Еще в раннем детстве я часто слышал дома слово «еврей» – от родителей, родни, от наших друзей; при мне в гостиной или на кухне нередко завязывались споры по еврейскому вопросу. Но только в последний дошкольный год отец «провел» со мной разговор на эту тему. Было это, если не ошибаюсь, осенью 1973 года. Мне исполнилось шесть лет; Израиль только что снова одолел своих врагов, на этот раз в войне Судного дня. Отец чистил обувь в прихожей. Я подошел к нему и спросил, что такое «жид». Первый урок еврейского самосознания занял минут пять, не больше.

Отец отложил щетки, повел меня в комнату, усадил рядом и сказал:

– Когда-то давным-давно был такой древний народ – евреи, или иудеи. А мы – их потомки. В мире немало людей, которые нас не любят и стараются причинить нам боль.

– Я понял, папа, – слова отца обожгли меня, наполнив гордостью.

– Так вот, в следующий раз, если тебя кто-то обзовет «жидом», ты скажи: я еврей и этим горжусь. Скажи это очень спокойно. И, если обидчик – парень, дай ему в нос со всей силы. Тогда он скорее всего больше тебя не оскорбит.

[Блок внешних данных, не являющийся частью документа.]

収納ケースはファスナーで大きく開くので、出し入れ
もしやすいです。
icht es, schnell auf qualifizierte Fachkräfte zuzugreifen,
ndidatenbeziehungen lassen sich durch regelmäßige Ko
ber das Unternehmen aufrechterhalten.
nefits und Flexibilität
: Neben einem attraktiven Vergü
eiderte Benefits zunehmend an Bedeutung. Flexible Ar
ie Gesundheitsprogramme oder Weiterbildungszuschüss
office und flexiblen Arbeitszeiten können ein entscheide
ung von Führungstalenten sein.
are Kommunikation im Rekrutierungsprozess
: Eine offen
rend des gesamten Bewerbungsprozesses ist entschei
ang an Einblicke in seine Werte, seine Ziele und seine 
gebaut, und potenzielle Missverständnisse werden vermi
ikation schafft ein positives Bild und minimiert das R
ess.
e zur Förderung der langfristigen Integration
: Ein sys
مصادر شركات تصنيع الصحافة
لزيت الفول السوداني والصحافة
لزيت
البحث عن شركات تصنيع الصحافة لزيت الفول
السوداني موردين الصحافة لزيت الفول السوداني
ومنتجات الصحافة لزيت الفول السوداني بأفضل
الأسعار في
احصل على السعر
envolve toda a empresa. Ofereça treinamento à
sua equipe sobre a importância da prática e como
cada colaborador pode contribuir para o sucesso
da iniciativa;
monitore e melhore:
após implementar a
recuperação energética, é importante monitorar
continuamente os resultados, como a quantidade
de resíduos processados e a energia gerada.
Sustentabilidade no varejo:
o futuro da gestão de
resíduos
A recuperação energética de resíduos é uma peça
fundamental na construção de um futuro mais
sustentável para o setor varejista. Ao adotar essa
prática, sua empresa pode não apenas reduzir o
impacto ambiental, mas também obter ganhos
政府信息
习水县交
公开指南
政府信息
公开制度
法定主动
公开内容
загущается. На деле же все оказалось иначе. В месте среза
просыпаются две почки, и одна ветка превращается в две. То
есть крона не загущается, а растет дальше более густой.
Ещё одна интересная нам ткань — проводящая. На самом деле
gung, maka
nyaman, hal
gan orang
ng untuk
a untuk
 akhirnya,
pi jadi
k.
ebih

Дома я получил первые уроки еврейства, – духовности, протеста, самопожертвования.

Но само собой разумеется, я рос в Москве, и был далек от той еврейской жизни, которая окружала моих бабушек и дедушек в детстве – в бывшей черте оседлости. Мои родители родились и выросли в столицах. Пока была жива прабабушка Фаня (Фрейда), – а она умерла в 1962 году, пережив своего мужа на семнадцать лет, – у нее дома говорили на идише, который мой отец пассивно усвоил в детстве. Мама тоже в детстве слышала идиш, на котором ее родители общались с маминым дедом по материнской линии; чаще всего идиш был языком домашних споров и пересудов. Даже для моих родителей прошлое их предков, прошедшее в черте оседлости, на Украине и в Литве, было наполовину историей, а наполовину легендой. Ну а для меня эта невозвратная жизнь уже полностью существовала как мифическое прошлое. В этих умопомрачительных преданиях число мельниц, которые принадлежали нашим предкам в Подолии, множилось и множилось, словно в рассказах престарелой тетушки Поли Шаферман, двоюродной сестры моего деда по отцовской линии. Мы с отцом навещали ее время от времени, и с каждым разом в ее рассказах становилось все больше и больше утерянных сокровищ. Эта древняя опрятная старушка занимала две комнатки в московской коммуналке и говорила с заметным еврейским акцентом. В последний раз я видел ее году в 73-м или 74-м, и она уже полностью погрузилась в мир выцветших желтоватых фотографий Каменец-Подольска. «Скажи мне, сыночек, где наши мельницы? Где наши фабрики? Что они с ними сделали?» – спрашивала меня тетушка Поля, провожая нас в прихожей.